Blood Orange - Coastal Grooves Album Review25 Jul 2011
Dev Hynes is what music critics used to describe as prolific. Not content to rest on his laurels after last years triumphant Lightspeed Champion album (Life Is Sweet! Nice To Meet You), he returns in August with a new moniker and a new sound. The former Test Icicles man's also reinvented himself yet again, as the Blood Orange material seems to be partially informed by his recent behind the scenes work with artists like Florence Welch and Diana Vickers. The folk influenced guitars of Lightspeed Champion are replaced here with pop inspired grooves and a liberal smattering of 80's nostalgia thrown in for good measure.

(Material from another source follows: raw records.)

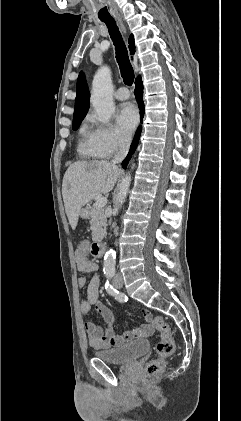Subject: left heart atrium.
<instances>
[{
  "label": "left heart atrium",
  "instance_id": "obj_1",
  "mask_svg": "<svg viewBox=\"0 0 241 421\" xmlns=\"http://www.w3.org/2000/svg\"><path fill=\"white\" fill-rule=\"evenodd\" d=\"M116 119L119 127L129 134L138 123V110L132 103H124L120 106Z\"/></svg>",
  "mask_w": 241,
  "mask_h": 421
}]
</instances>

The first lyrics of Coastal Grooves are perhaps a mission statement of sorts, "I feel unique, not yet complete", Hynes sings as you wonder whether he's explaining why this new iteration of his music has emerged. 'Forget It' then settles into an upbeat funky bassline with synths underpinning it. It's over a minute before cascading guitars emerge to illuminate the catchy chorus. Lyrically it's not all happiness however, with the repeated refrain of "I am not your saviour, girl" highlighting Hynes' soulful delivery.

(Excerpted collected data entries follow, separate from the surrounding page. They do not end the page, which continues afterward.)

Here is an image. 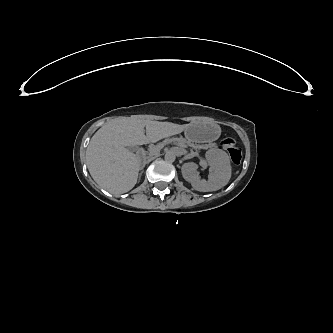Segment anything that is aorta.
<instances>
[{
  "mask_svg": "<svg viewBox=\"0 0 333 333\" xmlns=\"http://www.w3.org/2000/svg\"><path fill=\"white\" fill-rule=\"evenodd\" d=\"M165 161L166 162H169V163H172V162H174L175 161V159H176V155H175V153L174 152H172V151H168L166 154H165Z\"/></svg>",
  "mask_w": 333,
  "mask_h": 333,
  "instance_id": "1",
  "label": "aorta"
}]
</instances>
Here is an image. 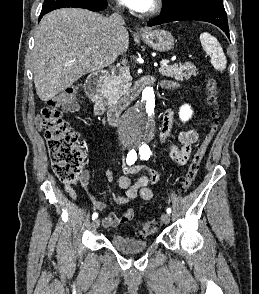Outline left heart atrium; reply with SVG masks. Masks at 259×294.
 Returning a JSON list of instances; mask_svg holds the SVG:
<instances>
[{"label": "left heart atrium", "instance_id": "left-heart-atrium-1", "mask_svg": "<svg viewBox=\"0 0 259 294\" xmlns=\"http://www.w3.org/2000/svg\"><path fill=\"white\" fill-rule=\"evenodd\" d=\"M123 5L136 10V11H146L152 0H119Z\"/></svg>", "mask_w": 259, "mask_h": 294}]
</instances>
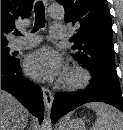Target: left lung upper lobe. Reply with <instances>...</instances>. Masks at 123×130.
Listing matches in <instances>:
<instances>
[{
	"label": "left lung upper lobe",
	"instance_id": "left-lung-upper-lobe-1",
	"mask_svg": "<svg viewBox=\"0 0 123 130\" xmlns=\"http://www.w3.org/2000/svg\"><path fill=\"white\" fill-rule=\"evenodd\" d=\"M65 8V22L75 25L70 39L76 60L92 74L119 81L114 63L111 15L106 0H57Z\"/></svg>",
	"mask_w": 123,
	"mask_h": 130
}]
</instances>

'Sulphin Boulevard' follows a similar musical structure, but has a more laid back feel. It owes a debt to post punk of the early eighties, but with a more glossy approach than Hynes has attempted previously. 'I'm Sorry We Lied' then morphs the instrumentation into something akin to early Bloc Party, but keeps an element of consistency with what's come before. Although Hynes is using percussive flourishes and samples to set the mood here, these songs really do live up to the record title. 'S'Cooled' rattles along with a late night groove that sounds as if you could be sitting in a bar on a beach.
The most noticeable thing about this set of songs is how well crafted they are. Although Coastal Grooves takes its cues from the 80's the strength of the catchy basslines, riffs and drum parts makes it a contemporary reworking of an outdated musical era. Even the more extreme moments of homage, such as the synth breakdown in the middle of 'The Complete Knock', work in a knowing way. That particular example sounds like a rejected Zelda theme tune, but with a pulsating bassline in the background allowing it to seamlessly take over the track.
Hynes saves perhaps the best track until last, with a pitch perfect Prince impression on 'Champagne Coast'. The sampled beats provide an edge to the soothing keyboards which build with an intensity to bring it somewhere between pop and house music. It's this kind of song that justifies the existence of Blood Orange, it would stick out like a sore thumb on a Lightspeed Champion album, but here it's the logical conclusion to the narrative presented by these 10 tracks.
As an opening salvo from Blood Orange, Coastal Grooves is intelligent and engaging without becoming a carbon copy of the music that has inspired it. It could be seen as a musical side step for Hynes, but it's certainly a welcome one.